La tiranía del mérito se enfrenta a la democracia. Si todos somos iguales, entonces todos debemos tener el mismo derecho a participar en la vida pública.
Si solamente el 20% de los jóvenes peruanos cuenta con educación superior universitaria, ¿qué le dice al 80% de los jóvenes el mensaje que no merecen trabajar para el Estado? ¿Bajo qué criterio democrático excluimos al 80% de los jóvenes de contribuir de la vida pública?
Diane Stone se refiere a la epistocracia para describir pequeños grupos de expertos-gobernantes que excluyen a quienes no cuentan con ciertos criterios, típicamente definidos por ellos mismos. Esto, claro, determina los términos de intercambio en el Estado, define los límites de lo que entendemos por evidencia o las formas aceptables de generación de conocimiento, y establece qué o quién confiere legitimidad para participar en materias de interés público. Todo esto, a espaldas a la gran mayoría. Esto, no es democracia.

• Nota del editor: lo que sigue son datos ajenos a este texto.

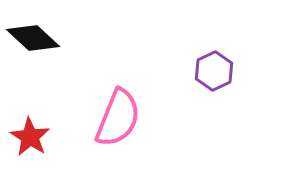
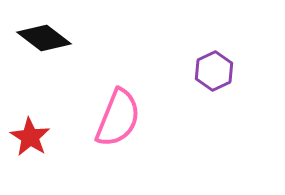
black diamond: moved 11 px right; rotated 6 degrees counterclockwise
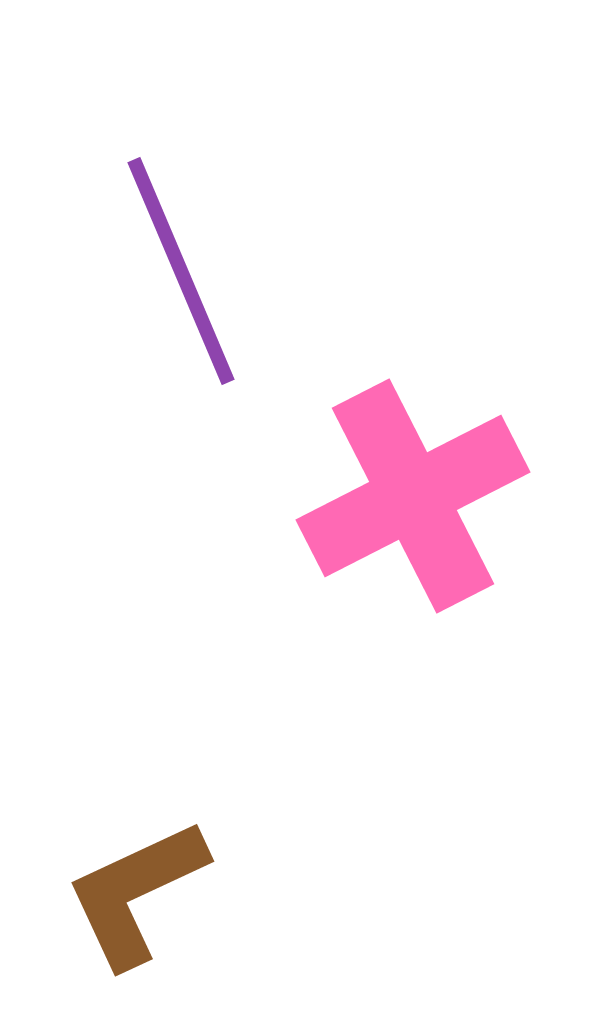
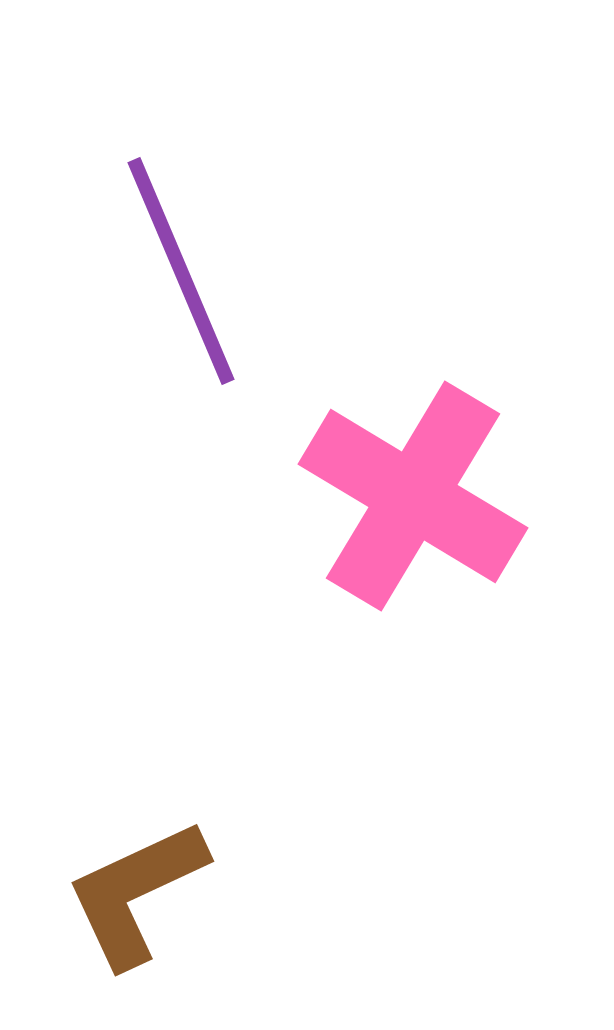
pink cross: rotated 32 degrees counterclockwise
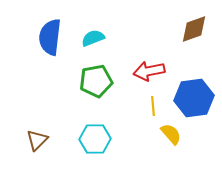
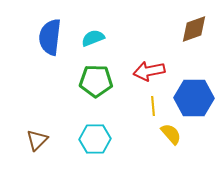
green pentagon: rotated 12 degrees clockwise
blue hexagon: rotated 9 degrees clockwise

En su libro, la Tiranía de la Meritocracia, Lani Guinier, argumenta a favor de un mérito democrático. En el caso de la educación superior, entendida como un bien público, entonces se debieran establecer criterios de admisión que consideren como la institución y sus constituyentes contribuyen, hoy y en el futuro, a la sociedad.

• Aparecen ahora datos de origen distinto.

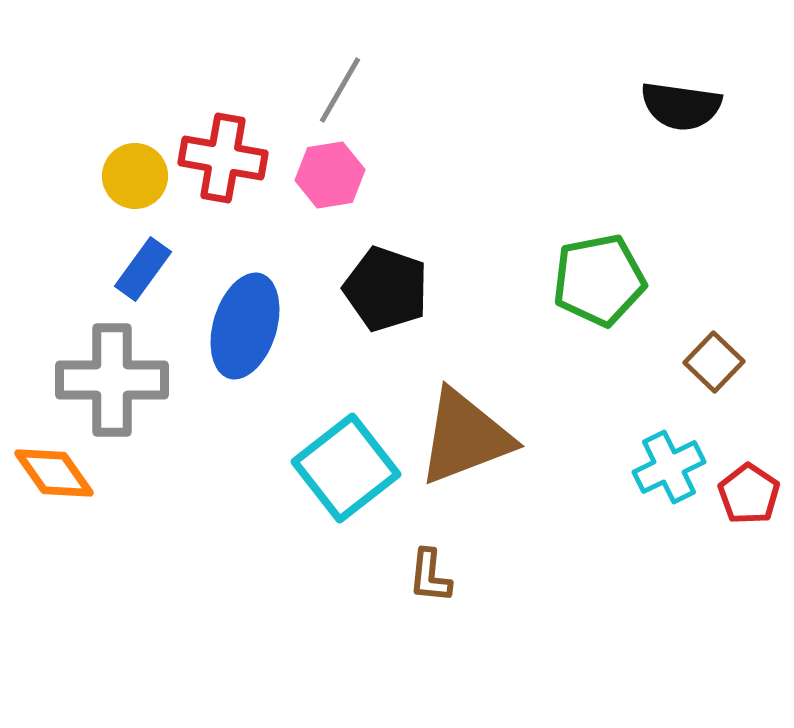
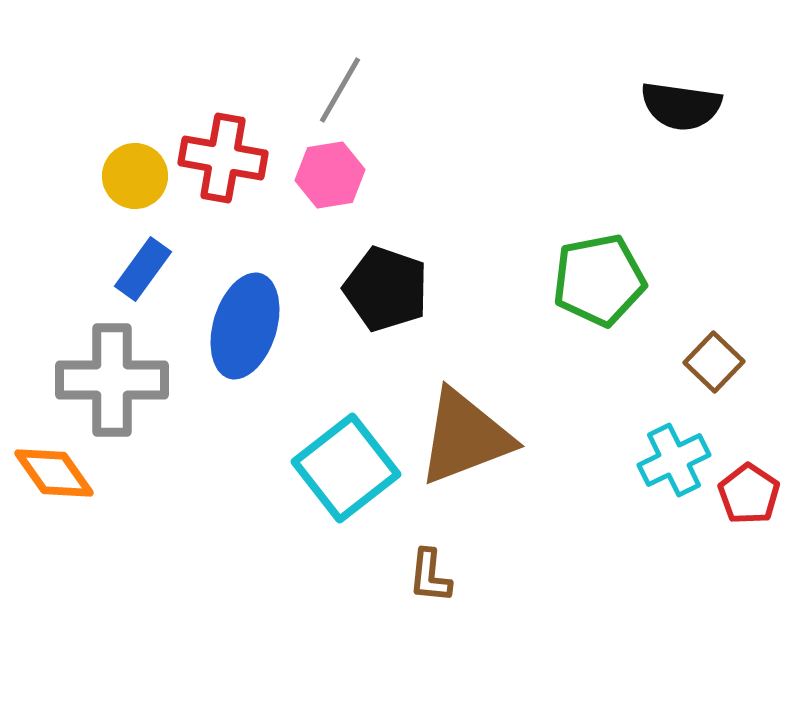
cyan cross: moved 5 px right, 7 px up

En la práctica, pienso, podríamos preguntarles a los grandes generadores de mérito, los colegios y universidades de las élites intelectuales, cuánto y cómo repagan sus graduados por el privilegio a la sociedad.
Pero pienso que este es un camino limitado por un valor innecesario y excluyente que le damos a la educación universitaria. Es necesario un cambio más amplio. Si la pandemia nos dejó algo, por lo menos en las primeras semanas, es que muchas de las personas de las que dependía la continuidad de nuestra sociedad eran justamente aquellas que la meritocracia ha rechazado por años: los trabajadores jornaleros, dependientes de salario mínimo, los que apenas tienen un titulo técnico o no pudieron completar su licenciatura.
Lo que nos toca es dejar de lado la obsesión por credenciales formales y otros símbolos de alcurnia intelectual y enfocarnos en cambio en las competencias, aptitudes y valores de las personas. Y reconocer que, en democracia, todos merecemos participar en materias de interés público – con o sin diploma.